Equilibrium "wetting" of surfaces by membrane-covered vesicles.

"Wetting" of surfaces by thin-membrane capsules is the central process involved in coagulation of suspensions of surfactant membrane vesicles and other-related phases of microemulsions. Although equilibrium "wetting" by membrane capsules appears similar to the macroscopic wetting by liquid droplets, there are important differences: i.e. membrane tension (in place of liquid-interfacial tension) and "effective" contact angle are not fixed constants. Since membranes are condensed-cohesive materials with limited permeability, geometric restrictions (surface area and enclosed volume) are the principal determinants of the extent of contact with a substrate (and "effective contact angle) for "strong" adhesion energies. Deviation from this universal feature arises when membrane-membrane attraction becomes sufficient to compete with membrane-substrate attraction; a transition is predicted from maximal contact with the substrate to partial substrate contact plus membrane lamination by self adhesion. Following the transition, the "effective" contact angle is determined by the ratio of self adhesion: substrate adhesion energies.

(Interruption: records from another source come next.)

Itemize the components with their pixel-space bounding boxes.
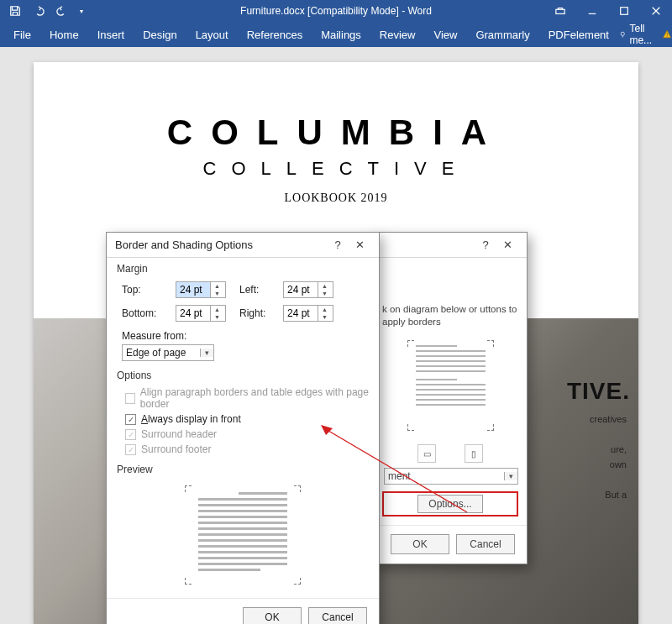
doc-headline-fragment: TIVE. [567,378,630,405]
left-margin-value[interactable] [284,282,318,297]
spin-down-icon[interactable]: ▼ [211,290,223,297]
surround-header-checkbox: ✓Surround header [107,427,370,442]
undo-icon[interactable] [29,2,49,20]
left-margin-input[interactable]: ▲▼ [283,281,333,298]
tab-layout[interactable]: Layout [187,24,237,46]
apply-to-value: ment [385,470,504,482]
align-borders-checkbox: Align paragraph borders and table edges … [107,385,370,412]
border-bottom-toggle[interactable]: ▭ [417,444,436,463]
chevron-down-icon: ▾ [200,349,213,357]
tab-view[interactable]: View [425,24,465,46]
svg-text:!: ! [667,32,669,38]
chevron-down-icon: ▾ [504,472,517,480]
preview-hint-text: k on diagram below or uttons to apply bo… [382,303,518,328]
tell-me-label: Tell me... [629,23,658,46]
cancel-button[interactable]: Cancel [456,534,515,554]
redo-icon[interactable] [52,2,72,20]
warning-icon: ! [663,29,671,40]
ribbon: File Home Insert Design Layout Reference… [0,22,672,47]
cancel-button[interactable]: Cancel [308,607,367,624]
help-icon[interactable]: ? [475,239,496,251]
surround-footer-label: Surround footer [141,443,211,455]
margin-group-label: Margin [107,258,379,275]
measure-from-value: Edge of page [123,347,200,359]
close-icon[interactable]: ✕ [349,239,370,251]
bottom-label: Bottom: [122,307,171,319]
title-bar: ▾ Furniture.docx [Compatibility Mode] - … [0,0,672,22]
doc-lookbook-label: LOOKBOOK 2019 [34,191,638,205]
spin-down-icon[interactable]: ▼ [318,290,331,297]
measure-from-label: Measure from: [122,330,369,342]
doc-heading-2: COLLECTIVE [34,158,638,180]
right-label: Right: [239,307,278,319]
close-icon[interactable]: ✕ [496,239,518,251]
ok-button[interactable]: OK [243,607,302,624]
close-icon[interactable] [640,0,672,22]
help-icon[interactable]: ? [327,239,349,251]
borders-shading-dialog: ? ✕ k on diagram below or uttons to appl… [373,232,528,564]
surround-header-label: Surround header [141,428,217,440]
doc-text-fragment-1: creatives [590,412,627,427]
border-preview-diagram[interactable] [402,335,499,436]
top-margin-value[interactable] [176,282,210,297]
dialog-title: Border and Shading Options [115,239,327,251]
svg-rect-0 [556,9,564,13]
doc-text-fragment-2a: ure, [611,442,627,457]
ok-button[interactable]: OK [391,534,449,554]
tab-grammarly[interactable]: Grammarly [467,24,538,46]
preview-group-label: Preview [107,459,379,475]
qat-dropdown-icon[interactable]: ▾ [76,2,87,20]
always-front-label: Always display in front [141,413,241,425]
tell-me-search[interactable]: Tell me... [619,23,659,46]
border-right-toggle[interactable]: ▯ [465,444,483,463]
apply-to-dropdown[interactable]: ment ▾ [384,468,518,485]
always-front-checkbox[interactable]: ✓Always display in front [107,412,370,427]
left-label: Left: [239,284,278,296]
ribbon-options-icon[interactable] [544,0,576,22]
tab-review[interactable]: Review [371,24,424,46]
options-button-label: Options... [428,498,471,510]
save-icon[interactable] [5,2,25,20]
tab-design[interactable]: Design [134,24,185,46]
top-label: Top: [122,284,171,296]
options-group-label: Options [107,361,379,381]
bottom-margin-input[interactable]: ▲▼ [176,305,226,322]
quick-access-toolbar: ▾ [0,2,87,20]
tab-insert[interactable]: Insert [89,24,134,46]
lightbulb-icon [619,29,627,39]
file-tab[interactable]: File [5,24,39,46]
spin-up-icon[interactable]: ▲ [211,306,223,313]
spin-up-icon[interactable]: ▲ [318,282,331,290]
spin-down-icon[interactable]: ▼ [318,313,331,321]
doc-text-fragment-3: But a [605,487,627,502]
margin-preview-diagram [180,480,306,590]
border-shading-options-dialog: Border and Shading Options ? ✕ Margin To… [106,232,380,624]
svg-rect-2 [621,8,628,15]
align-borders-label: Align paragraph borders and table edges … [140,386,370,410]
doc-heading-1: COLUMBIA [34,113,638,153]
doc-text-fragment-2b: own [610,457,627,472]
options-button-highlight: Options... [382,491,518,517]
bottom-margin-value[interactable] [176,306,210,321]
right-margin-value[interactable] [284,306,318,321]
minimize-icon[interactable] [576,0,608,22]
spin-up-icon[interactable]: ▲ [318,306,331,313]
options-button[interactable]: Options... [417,495,483,513]
tab-references[interactable]: References [239,24,311,46]
spin-up-icon[interactable]: ▲ [211,282,223,290]
tab-home[interactable]: Home [41,24,87,46]
tab-pdfelement[interactable]: PDFelement [540,24,617,46]
svg-point-5 [621,32,624,35]
measure-from-dropdown[interactable]: Edge of page ▾ [122,344,214,361]
maximize-icon[interactable] [608,0,640,22]
right-margin-input[interactable]: ▲▼ [283,305,333,322]
spin-down-icon[interactable]: ▼ [211,313,223,321]
top-margin-input[interactable]: ▲▼ [176,281,226,298]
surround-footer-checkbox: ✓Surround footer [107,442,370,457]
tab-mailings[interactable]: Mailings [312,24,370,46]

A critical condition is established for the transition by the area excess (over a sphere of equivalent volume). Because of the exceptional flexibility of fluid membranes, thermal excitations produce long-wavelength collective motions and significant shape fluctuations. Restriction of fluctuations (by area: volume constraints and adhesion) lead to unconventional elastic response and crossover from "strong" to "weak" regimes of equilibrium "wetting" for membrane capsules.